16.04.2001  00:00 Uhr

STERBEHILFE

Wer darf entscheiden?

von Thomas Bellartz, Frankfurt am Main

Mitten in der Karwoche sorgte eine Entscheidung des niederländischen Parlaments für internationales Aufsehen. Nach der Verabschiedung des weltweit ersten Gesetzes über Sterbehilfe für Kranke reagierten deutsche Politiker und Kirchenvertreter, aber auch Verbände und Ärzteorganisationen einhellig ablehnend - im Gegensatz zur Mehrheit der Bundesbürger.

Wenige Tage nach der Verabschiedung des Gesetzes wird in den Niederlanden nun über eine so genannte Selbstmordpille für lebensmüde alte Menschen diskutiert. Angestoßen wurde die Debatte am Osterwochenende von Gesundheitsministerin Els Borst. In einem Interview mit der Zeitung "NRC Handelsblad" erklärte sie, "nichts dagegen" zu haben, dass alten Menschen so das Recht auf selbstständige Beendigung ihres Lebens gewährt werde. Der Vorstoß der Ministerin stieß bei Vertretern von Regierungs- und Oppositionsparteien allerdings auf Kritik.
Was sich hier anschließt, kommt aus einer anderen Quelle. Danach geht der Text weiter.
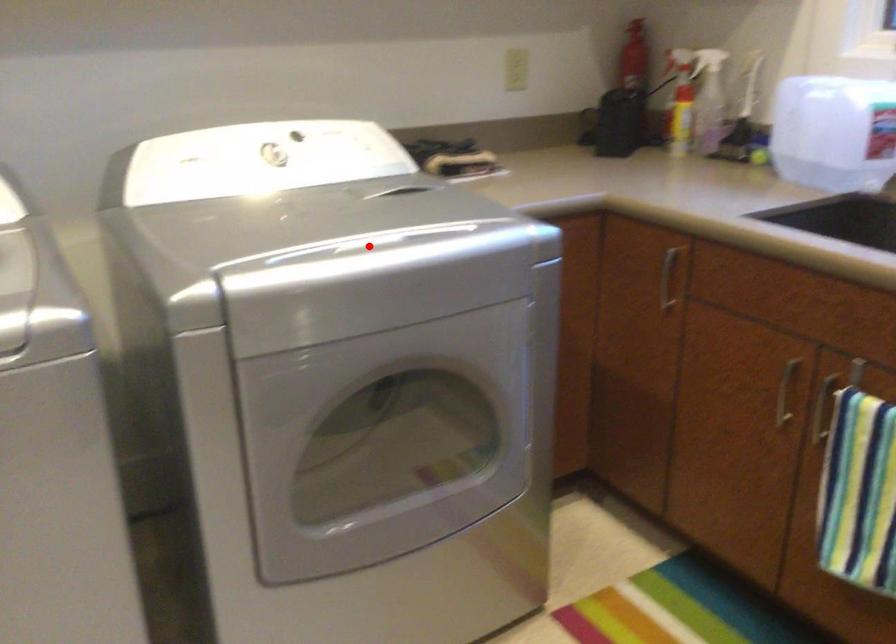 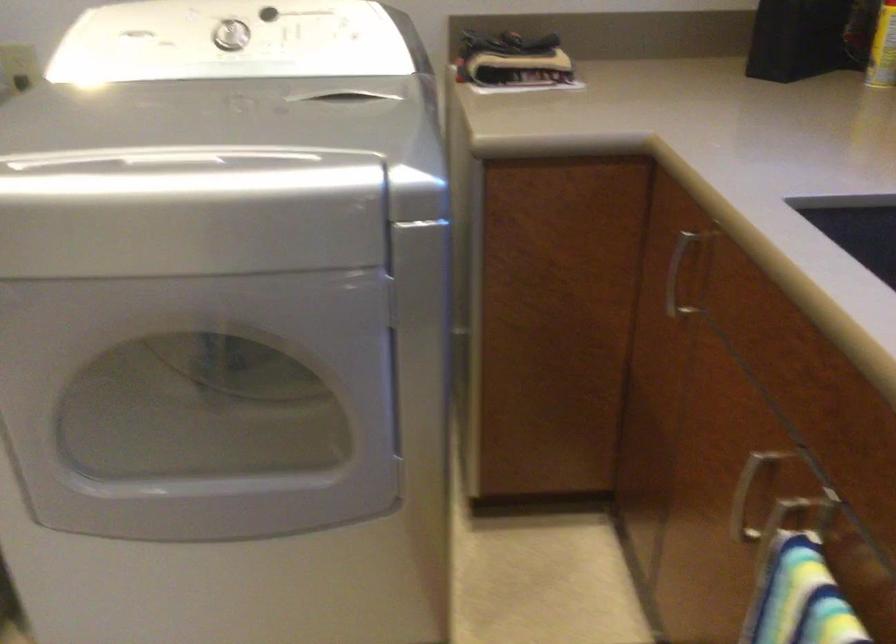 Where in the second image is the point corresponding to the highlighted location from the first image?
Nach Ansicht von Borst sollte die Selbstmordpille für Alte - unabhängig von dem am vorigen Dienstag verabschiedeten Gesetz zur aktiven Sterbehilfe durch Ärzte - ermöglicht werden. Voraussetzung für die Gewährung der Todespille müsse die Zustimmung durch eine unabhängige Kommission sein, meinte die Politikerin von der linksliberalen Partei D66. Die Kommission müsse jeden Fall vorab prüfen, meinte die Ministerin, die das Euthanasie-Gesetz im Parlament vertreten hatte. Schon 1991 hatte ein Mitglied des Hohen Rats, des höchsten juristischen Gremiums der Niederlande, für die Gewährung von Todespillen für lebensmüde alte Menschen plädiert.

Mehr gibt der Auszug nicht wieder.